Why Children Feel Responsible For Divorce

Divorce is a tragedy not only for the couple involved, but also for the child or children who go through a divorce. There are many aspects of a divorce that can make a child or children feel responsible for divorce.

First and foremost, children who go through a divorce feel a great sense of loss. Even if a parent is involved still with the child, the parent is still not physically present as much as they were in the past. In addition, Children who go through a divorce often face issues with self esteem. In a divorce, children are also affected in the area of security. Fears that both parents will abandon the child are common, as are fears about what will happen to them next. In addition, the absence of one of their parents can make the child feel extremely lonely.

Children who go through a divorce sometimes believe that they are responsible for the divorce. They might have overheard their parents arguing about something, and mistakenly think that it was the child that they were arguing about. At other times, children might see divorce as a form of punishment; they believe that they must have done something wrong for mommy or daddy to not want to live with them anymore.

If a child custody arrangement is difficult or nasty, a child will often feel as though they are at the center of the dispute.
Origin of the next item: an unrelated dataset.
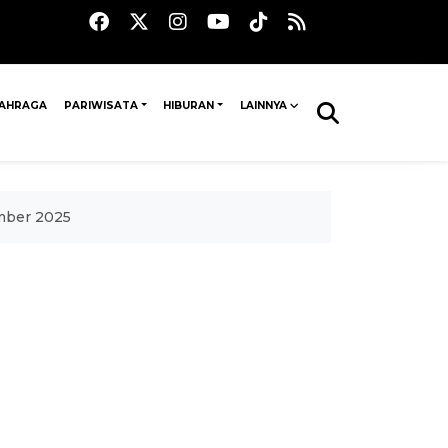
AHRAGA
PARIWISATA
HIBURAN
LAINNYA
ember 2025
Indeed, because most people believe that their children are their most precious possession, a fight for custody can be extremely heated, and very emotional; this emotion carries over onto the child.
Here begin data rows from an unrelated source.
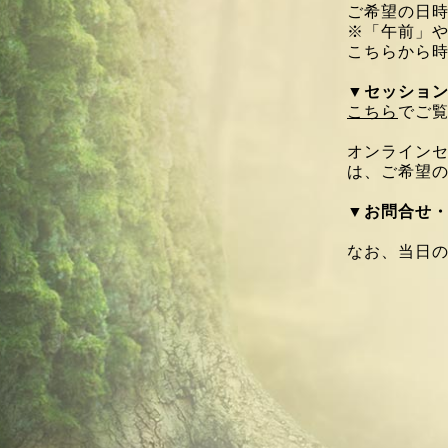
ご希望の日
※「午前」
こちらから
▼
セッショ
こちら
でご
オンライン
は、
ご希望
▼
お問合せ
なお、当日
In some cases, parents try to use a child or children as a sort of a pawn in a game with their former spouse. In these instances, a child’s self worth is severely damaged, and the child is also more likely to feel responsible for the divorce.

They may believe that they themselves caused the divorce, or that they did something wrong that made mommy and/or daddy want to not be with them.
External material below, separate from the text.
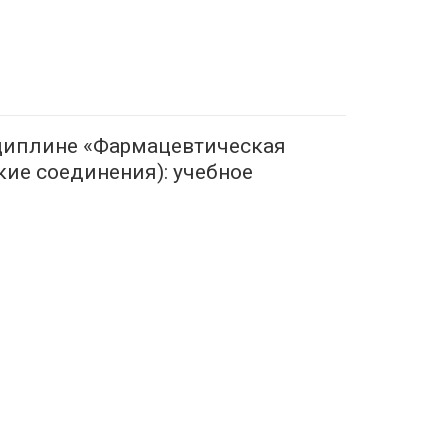
циплине «Фармацевтическая
ие соединения): учебное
A divorce affects a family’s structure and operating procedures. In some cases, a divorce will mean that a child literally loses a parent, only to see them once or twice in a year, or even less. This can also cause a child to lose contact with the family of the non-custodial parent, as the child may be less and less likely to see those grandparents, uncles, aunts, or cousins. Basic logistics, such as holidays, birthday parties, and school activities are also affected by a divorce.

Some of the ways that a child who has been affected by a divorce might express these difficulties can include:

– large amounts of anger, directed both toward others and themselves
– frequent breaking of rules
– drug and/or alcohol abuse
– destructive behavior
– frequent guilt
– problems with defiance
– increasing isolation or withdrawal from friends and family
– thoughts of suicide or violence
– increased or early sexual activity
– a failure to acknowledge responsibility

Some children are affected more by divorce than others. However, all children will be affected by a divorce. The things that parents do and dont do will greatly impact exactly how much a child is affected by the divorce. In addition, the child’s gender, age, psychological health, and maturity will also all affect how a divorce impacts a child.

Divorce will not be easy for a parent; but a parent is a grown adult who has (hopefully) mastered coping skills. Children, on the other hand, are not necessarily as prepared as an adult in this regard. If you are going through a divorce and have children, you need to make the way that the divorce affects them your top priority.